I know that I can get all fields using dataclasses.fields(...)
and that'll probably work for fields that use default
but not easily for fields using default_factory
.
My end goal is to merge two dataclass instances A and B. While B should only override fields of A where A is using the default value.
The use case is a configuration object that can be specified in multiple locations and some have a higher priority than others.
Edit: An example
from dataclasses import dataclass, field
def bar():
return "bar"
@dataclass
class Configuration:
foo: str = field(default_factory=bar)
conf1 = Configuration(
)
conf2 = Configuration(
foo="foo"
)
conf3 = Configuration(
foo="bar"
)
I'd like to detect that conf1.foo
is using the default value and conf2.foo
& conf3.foo
were explicitly set.
Upvotes: 3
Views: 7738
Reputation: 20147
As a start, something like this merge
function is probably what you could write given your knowledge about fields
, with the example of instance z
showing its shortcomings. But given that this implementation uses the dataclass
tools exactly in the way that they are intended means that it's rather stable, so if at all possible you'd want to use this:
from dataclasses import asdict, dataclass, field, fields, MISSING
@dataclass
class A:
a: str
b: float = 5
c: list = field(default_factory=list)
def merge(base, add_on):
retain = {}
for f in fields(base):
val = getattr(base, f.name)
if val == f.default:
continue
if f.default_factory != MISSING:
if val == f.default_factory():
continue
retain[f.name] = val
kwargs = {**asdict(add_on), **retain}
return type(base)(**kwargs)
fill = A('1', 1, [1])
x = A('a')
y = A('a', 2, [3])
z = A('a', 5, [])
print(merge(x, fill)) # good: A(a='a', b=1, c=[1])

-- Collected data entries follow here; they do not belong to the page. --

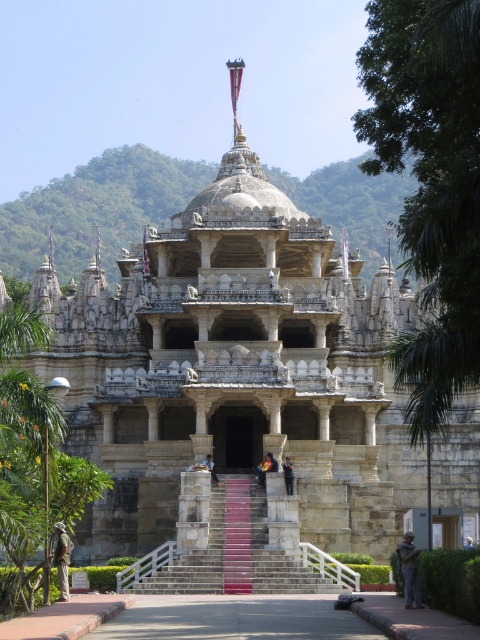 Question: Which point appears farthest from the camera in this image?

Choices:
 (A) (67, 538)
 (B) (216, 566)

Answer: (B)

Question: In this image, where is camouflage fabric jacket at lower right located relative to yellow fabric person at center?

Choices:
 (A) above
 (B) below

Answer: (B)

Question: Which of these objects is positioned farthest from the polished stone stairs at center?

Choices:
 (A) camouflage fabric jacket at lower left
 (B) camouflage fabric jacket at lower right
 (C) dark blue fabric at center
 (D) yellow fabric person at center

Answer: (A)

Question: Is camouflage fabric jacket at lower right smaller than dark blue fabric at center?

Choices:
 (A) yes
 (B) no

Answer: (B)

Question: Is yellow fabric person at center to the right of dark gray stone person at center from the viewer's perspective?

Choices:
 (A) yes
 (B) no

Answer: (B)

Question: Which of the following is the farthest from the observer?

Choices:
 (A) dark gray stone person at center
 (B) polished stone stairs at center

Answer: (A) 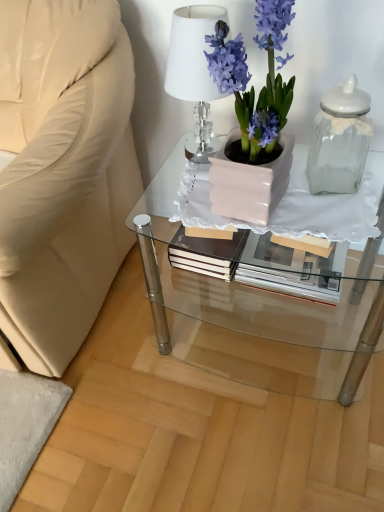 Question: Is matte pink pot at center facing away from clear glass jar at right?

Choices:
 (A) yes
 (B) no

Answer: (B)

Question: Considering the relative sizes of matte pink pot at center and clear glass jar at right in the image provided, is matte pink pot at center smaller than clear glass jar at right?

Choices:
 (A) no
 (B) yes

Answer: (A)

Question: Does matte pink pot at center turn towards clear glass jar at right?

Choices:
 (A) yes
 (B) no

Answer: (B)

Question: Is matte pink pot at center wider than clear glass jar at right?

Choices:
 (A) no
 (B) yes

Answer: (B)

Question: From a real-world perspective, does matte pink pot at center stand above clear glass jar at right?

Choices:
 (A) no
 (B) yes

Answer: (B)

Question: From a real-world perspective, is matte pink pot at center located beneath clear glass jar at right?

Choices:
 (A) yes
 (B) no

Answer: (B)

Question: Considering the relative sizes of clear glass jar at right and matte white glass table at center in the image provided, is clear glass jar at right wider than matte white glass table at center?

Choices:
 (A) no
 (B) yes

Answer: (A)

Question: Considering the relative sizes of clear glass jar at right and matte white glass table at center in the image provided, is clear glass jar at right smaller than matte white glass table at center?

Choices:
 (A) yes
 (B) no

Answer: (A)

Question: Is clear glass jar at right positioned before matte white glass table at center?

Choices:
 (A) yes
 (B) no

Answer: (A)

Question: Is the depth of clear glass jar at right greater than that of matte white glass table at center?

Choices:
 (A) no
 (B) yes

Answer: (A)

Question: Considering the relative positions of clear glass jar at right and matte white glass table at center in the image provided, is clear glass jar at right to the right of matte white glass table at center from the viewer's perspective?

Choices:
 (A) yes
 (B) no

Answer: (A)

Question: Considering the relative sizes of clear glass jar at right and matte white glass table at center in the image provided, is clear glass jar at right bigger than matte white glass table at center?

Choices:
 (A) yes
 (B) no

Answer: (B)

Question: Considering the relative sizes of matte white glass table at center and clear glass jar at right in the image provided, is matte white glass table at center wider than clear glass jar at right?

Choices:
 (A) no
 (B) yes

Answer: (B) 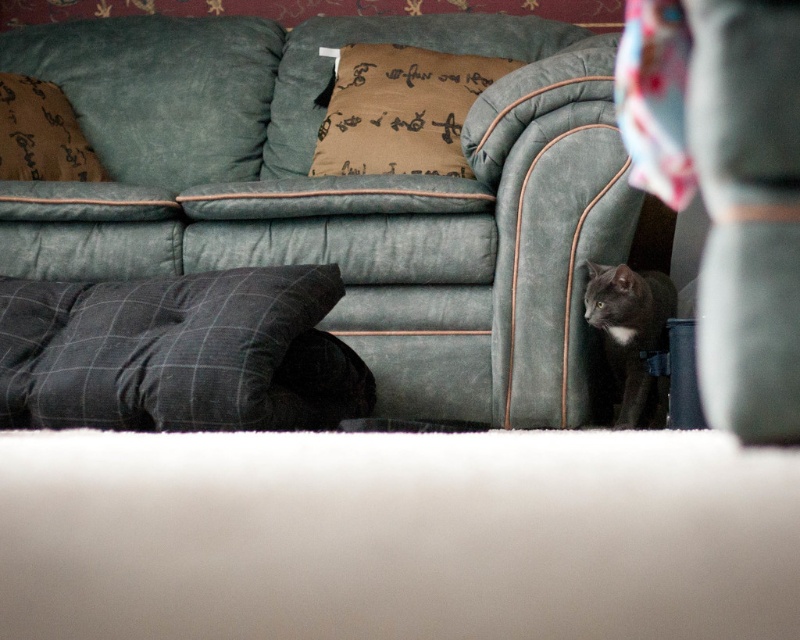 Does suede green couch at center have a larger size compared to gray checkered pillow at lower left?

Indeed, suede green couch at center has a larger size compared to gray checkered pillow at lower left.

Identify the location of suede green couch at center. (350, 195).

Is suede green couch at center bigger than suede-like gray cat at lower right?

Correct, suede green couch at center is larger in size than suede-like gray cat at lower right.

Can you confirm if suede green couch at center is positioned to the left of suede-like gray cat at lower right?

Yes, suede green couch at center is to the left of suede-like gray cat at lower right.

Image resolution: width=800 pixels, height=640 pixels. Find the location of `suede green couch at center`. suede green couch at center is located at coordinates (350, 195).

The width and height of the screenshot is (800, 640). I want to click on suede green couch at center, so click(x=350, y=195).

Who is more distant from viewer, (236, 211) or (32, 83)?

Point (32, 83)

Is point (494, 406) farther from camera compared to point (26, 164)?

No.

The width and height of the screenshot is (800, 640). I want to click on suede green couch at center, so click(350, 195). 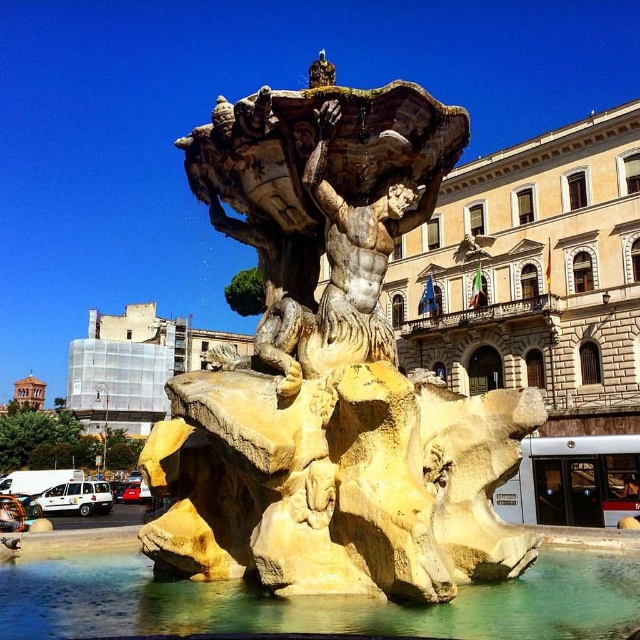 Which is behind, point (330, 582) or point (188, 580)?

The point (188, 580) is behind.

Image resolution: width=640 pixels, height=640 pixels. Identify the location of yellow stone fountain at center. (330, 369).

Who is more forward, (244, 573) or (557, 637)?

Point (557, 637)

I want to click on yellow stone fountain at center, so click(330, 369). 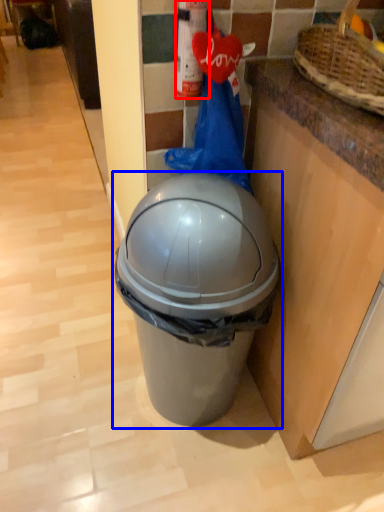 Question: Which of the following is the closest to the observer, extinguisher (highlighted by a red box) or waste container (highlighted by a blue box)?

Choices:
 (A) extinguisher
 (B) waste container

Answer: (B) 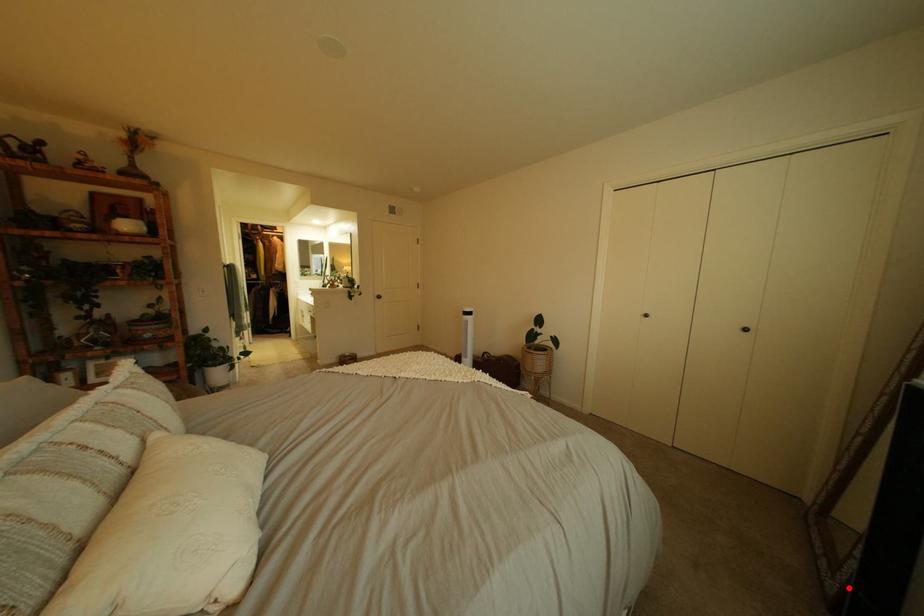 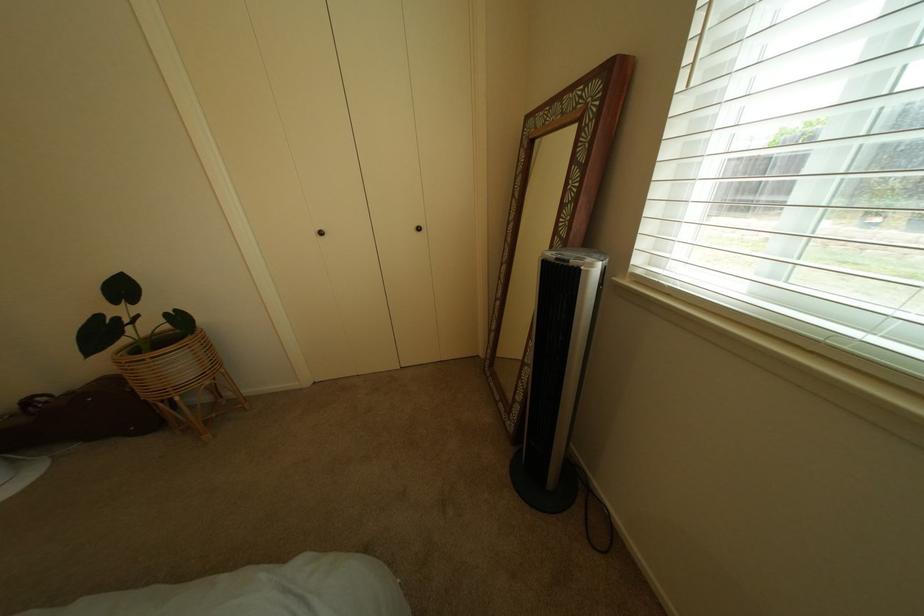 Question: I am providing you with two images of the same scene from different viewpoints. Given a red point in image1, look at the same physical point in image2. Is it:

Choices:
 (A) Closer to the viewpoint
 (B) Farther from the viewpoint

Answer: (A) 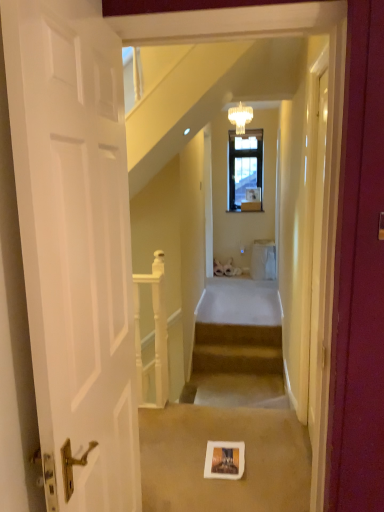 You are a GUI agent. You are given a task and a screenshot of the screen. Output one action in this format:
    pyautogui.click(x=<x>, y=<y>)
    Task: Click on the crystal glass chandelier at upper center
    
    Given the screenshot: What is the action you would take?
    pyautogui.click(x=240, y=117)

This screenshot has height=512, width=384. What do you see at coordinates (237, 349) in the screenshot?
I see `carpeted stairs at center` at bounding box center [237, 349].

Identify the location of crystal glass chandelier at upper center. The image size is (384, 512). (240, 117).

From a real-world perspective, is crystal glass chandelier at upper center positioned above or below white cardboard picture frame at center?

From a real-world perspective, crystal glass chandelier at upper center is physically above white cardboard picture frame at center.

Identify the location of light fixture behind the white cardboard picture frame at center. (240, 117).

Does point (246, 123) come in front of point (223, 457)?

That is False.

Is crystal glass chandelier at upper center inside the boundaries of white cardboard picture frame at center, or outside?

crystal glass chandelier at upper center lies outside white cardboard picture frame at center.

From the image's perspective, does white wooden railing at center appear higher than white cardboard picture frame at center?

Yes, from the image's perspective, white wooden railing at center is on top of white cardboard picture frame at center.

Is white wooden railing at center closer to camera compared to white cardboard picture frame at center?

No.

Considering the sizes of objects white wooden railing at center and white cardboard picture frame at center in the image provided, who is thinner, white wooden railing at center or white cardboard picture frame at center?

With smaller width is white wooden railing at center.

Is white wooden railing at center spatially inside white cardboard picture frame at center, or outside of it?

The correct answer is: outside.

Considering the sizes of objects white cardboard picture frame at center and carpeted stairs at center in the image provided, who is taller, white cardboard picture frame at center or carpeted stairs at center?

Standing taller between the two is carpeted stairs at center.

How different are the orientations of white cardboard picture frame at center and carpeted stairs at center in degrees?

There is a 1.48-degree angle between the facing directions of white cardboard picture frame at center and carpeted stairs at center.

Does white cardboard picture frame at center appear on the right side of carpeted stairs at center?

print(merge(y, fill)) # good: A(a='a', b=2, c=[3])
print(merge(z, fill)) # bad: A(a='a', b=1, c=[1])
Getting the z
case right is going to involve some kind of hack, I'd personally just decorate the dataclass again:
from dataclasses import asdict, dataclass, field, fields
def mergeable(inst):
old_init = inst.__init__
def new_init(self, *args, **kwargs):
self.__customs = {f.name for f, _ in zip(fields(self), args)}
self.__customs |= kwargs.keys()
old_init(self, *args, **kwargs)
def merge(self, other):
retain = {n: v for n, v in asdict(self).items() if n in self.__customs}
kwargs = {**asdict(other), **retain}
return type(self)(**kwargs)
inst.__init__ = new_init
inst.merge = merge
return inst
@mergeable
@dataclass
class A:
a: str
b: float = 5
c: list = field(default_factory=list)
fill = A('1', 1, [1])
x = A('a')
y = A('a', 2, [3])
z = A('a', 5, [])
print(x.merge(fill)) # good: A(a='a', b=1, c=[1])
print(y.merge(fill)) # good: A(a='a', b=2, c=[3])
print(z.merge(fill)) # good: A(a='a', b=5, c=[])
This is very likely to have some hard to guess side-effects though, so use at your own risk.